A large piece of coral still in perfect condition was found with the Arab articles. It has been stated, with what truth the author cannot say, that finely ground coral powder makes an excellent metal polish, and that the Arabs and Indian metal-workers on the coast use it for this purpose. Certainly the Arab traders up country would constantly require to refurbish their brass goods, and so keep them attractive for sale to the natives. Fragments of coral have been found in other ruins at Zimbabwe, also at ruins in different parts of Southern Rhodesia very much further inland from the coast than is Zimbabwe.

Section of Floors of part of
No. 6 ENCLOSURE
Elliptical Temple
looking South-East & shewing locations of “Finds” (1902–3)


CHAPTER VII
NOTES ON ANCIENT ARCHITECTURE AT GREAT ZIMBABWE[40]

Introduction—Durability of Walls—Dilapidations—Makalanga Walls within the ruins—Remains of Native Huts found in Ruins—Passages—Entrances and Buttresses.

SINCE 1892, when the late Theodore Bent published his work on The Ruined Cities of Mashonaland, and 1893, when Sir John Willoughby issued his monograph on Further Explorations at Zimbabwe, though much has been discovered concerning the varying architectural types of ancient ruins throughout Southern Rhodesia, little has been added to our previous meagre store of information concerning the important group of ruins at Great Zimbabwe.

But in the work now in progress of preserving these ruins from preventable decay and dilapidation, and of clearing away the block débris from the faces of the walls and the huge piles of soil débris deposited within the ruins by a long succession of explorers, both authorised and unauthorised, there have been within the last two years rescued from oblivion many important architectural features, the existence of which was altogether unsuspected by previous writers. Many of the interiors of the ruins are now exposed to view, thus enabling examinations, comparison, and measurements to be taken which before had been altogether impossible. Within the last eighteen months Zimbabwe has revealed many of the long-buried secrets of the ancient architects which were hidden from the eyes of Bent, Schlichter, and other scientific explorers of the ruins.

Zimbabwe is stored with surprises for archæologists and antiquarians. Absorbing romance is buried deep below its floors. Its soil is richly charged with long-ungazed-at gold and prehistoric relics of high intrinsic value. The mysteries of the absence in Zimbabwe of any definite records in the form of inscriptions,[41] and also of the non-discovery within the Zimbabwe area of the burial-places of the ancients, have yet to be solved.

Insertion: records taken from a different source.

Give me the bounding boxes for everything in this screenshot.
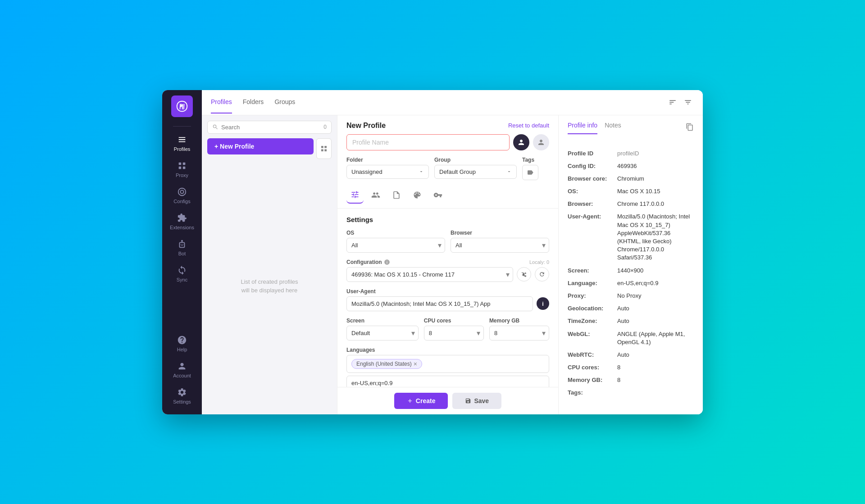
save-icon (465, 398, 471, 404)
tab-profiles[interactable]: Profiles (211, 91, 232, 114)
info-row-memory: Memory GB: 8 (568, 376, 694, 384)
os-label: OS (346, 230, 445, 236)
right-header: Profile info Notes (559, 115, 703, 134)
folder-field: Folder Unassigned (346, 157, 429, 179)
info-row-geo: Geolocation: Auto (568, 304, 694, 313)
configuration-select[interactable]: 469936: Mac OS X 10.15 - Chrome 117 (346, 267, 513, 282)
tab-notes[interactable]: Notes (605, 122, 621, 134)
right-tabs: Profile info Notes (568, 122, 621, 134)
config-shuffle-button[interactable] (517, 267, 531, 282)
tz-info-key: TimeZone: (568, 317, 617, 325)
language-tag[interactable]: English (United States) × (351, 359, 422, 369)
configuration-hint: Localy: 0 (529, 259, 549, 265)
sidebar-item-profiles[interactable]: Profiles (162, 130, 202, 156)
app-logo[interactable] (171, 95, 193, 117)
tags-info-key: Tags: (568, 389, 617, 397)
sidebar-item-account[interactable]: Account (162, 357, 202, 383)
sidebar-item-settings[interactable]: Settings (162, 383, 202, 409)
filter-button[interactable] (682, 96, 694, 108)
screen-info-val: 1440×900 (617, 267, 694, 275)
profile-view-button[interactable] (316, 138, 332, 159)
avatar-dark-button[interactable] (513, 134, 529, 150)
create-button[interactable]: Create (394, 393, 448, 409)
top-nav: Profiles Folders Groups (202, 90, 703, 115)
languages-tags-box[interactable]: English (United States) × (346, 355, 549, 373)
info-row-webrtc: WebRTC: Auto (568, 351, 694, 359)
info-row-proxy: Proxy: No Proxy (568, 292, 694, 300)
cpu-select[interactable]: 8 (424, 326, 484, 341)
left-panel: 0 + New Profile List of created profiles… (202, 115, 337, 414)
tab-key-icon[interactable] (429, 186, 446, 204)
copy-button[interactable] (686, 123, 694, 132)
sidebar-item-label: Settings (173, 399, 191, 404)
cpu-label: CPU cores (424, 318, 484, 324)
browser-core-val: Chromium (617, 175, 694, 183)
settings-tabs (337, 186, 558, 209)
os-select[interactable]: All (346, 238, 445, 253)
useragent-info-button[interactable]: i (537, 297, 549, 310)
sidebar-item-bot[interactable]: Bot (162, 235, 202, 261)
cpu-info-key: CPU cores: (568, 363, 617, 372)
info-row-browser: Browser: Chrome 117.0.0.0 (568, 200, 694, 208)
geo-info-val: Auto (617, 304, 694, 313)
tab-groups[interactable]: Groups (274, 91, 295, 114)
profile-id-val: profileID (617, 150, 694, 158)
avatar-light-button[interactable] (533, 134, 549, 150)
bottom-buttons: Create Save (337, 387, 558, 414)
sort-button[interactable] (667, 96, 678, 108)
tags-field: Tags (522, 157, 549, 180)
new-profile-button[interactable]: + New Profile (207, 138, 314, 154)
tab-palette-icon[interactable] (409, 186, 426, 204)
save-button[interactable]: Save (452, 393, 501, 409)
ua-info-val: Mozilla/5.0 (Macintosh; Intel Mac OS X 1… (617, 213, 694, 262)
empty-line1: List of created profiles (241, 277, 298, 286)
config-refresh-button[interactable] (535, 267, 549, 282)
new-profile-title: New Profile (346, 122, 386, 130)
memory-select[interactable]: 8 (489, 326, 549, 341)
search-input[interactable] (221, 124, 321, 131)
profile-name-row (337, 134, 558, 157)
info-row-os: OS: Mac OS X 10.15 (568, 187, 694, 195)
profile-name-input[interactable] (346, 134, 510, 150)
sidebar-item-configs[interactable]: Configs (162, 182, 202, 209)
nav-actions (667, 96, 694, 108)
tab-users-icon[interactable] (367, 186, 384, 204)
tab-profile-info[interactable]: Profile info (568, 122, 597, 134)
svg-rect-3 (183, 166, 186, 169)
svg-rect-4 (321, 146, 323, 148)
sidebar-item-proxy[interactable]: Proxy (162, 156, 202, 182)
config-id-key: Config ID: (568, 162, 617, 170)
configuration-label: Configuration (346, 259, 390, 265)
screen-select[interactable]: Default (346, 326, 419, 341)
tab-document-icon[interactable] (388, 186, 405, 204)
browser-select[interactable]: All (451, 238, 549, 253)
browser-label: Browser (451, 230, 549, 236)
group-label: Group (434, 157, 517, 163)
browser-field: Browser All ▾ (451, 230, 549, 253)
screen-label: Screen (346, 318, 419, 324)
sidebar-item-help[interactable]: Help (162, 331, 202, 357)
reset-button[interactable]: Reset to default (508, 122, 549, 129)
group-select[interactable]: Default Group (434, 165, 517, 179)
useragent-input[interactable] (346, 296, 533, 311)
os-browser-row: OS All ▾ Browser (346, 230, 549, 253)
language-tag-text: English (United States) (356, 361, 412, 367)
info-row-timezone: TimeZone: Auto (568, 317, 694, 325)
create-icon (407, 398, 413, 404)
sidebar-item-sync[interactable]: Sync (162, 261, 202, 287)
cpu-info-val: 8 (617, 363, 694, 372)
tab-folders[interactable]: Folders (243, 91, 264, 114)
right-panel: Profile info Notes Profile ID profileID … (559, 115, 703, 414)
language-info-val: en-US,en;q=0.9 (617, 279, 694, 287)
tags-button[interactable] (522, 165, 538, 180)
language-tag-close[interactable]: × (414, 361, 417, 367)
sidebar-item-extensions[interactable]: Extensions (162, 209, 202, 235)
group-field: Group Default Group (434, 157, 517, 179)
webgl-info-val: ANGLE (Apple, Apple M1, OpenGL 4.1) (617, 330, 694, 346)
sidebar-divider (173, 126, 191, 127)
webrtc-info-val: Auto (617, 351, 694, 359)
folder-select[interactable]: Unassigned (346, 165, 429, 179)
content-row: 0 + New Profile List of created profiles… (202, 115, 703, 414)
tab-settings-icon[interactable] (346, 186, 364, 204)
browser-core-key: Browser core: (568, 175, 617, 183)
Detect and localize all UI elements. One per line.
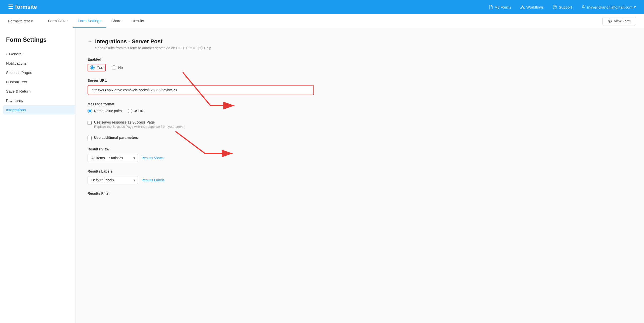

It has quite recently been held by scientists at home that the late discoveries of ancient ruins in Rhodesia, with their classifications into types and probable time-sequences and periods of distinct forms of architecture, have so advanced investigations in this country that, until similar work has been carried on among such of the ruins of Southern Arabia as are believed to synchronise with, or be the architectural prototypes of, the earliest of the Rhodesian monuments, it would be idle to speak dogmatically as to the lands of origin of the succession of ancient builders and gold miners who toiled so industriously in this portion of South-East Africa.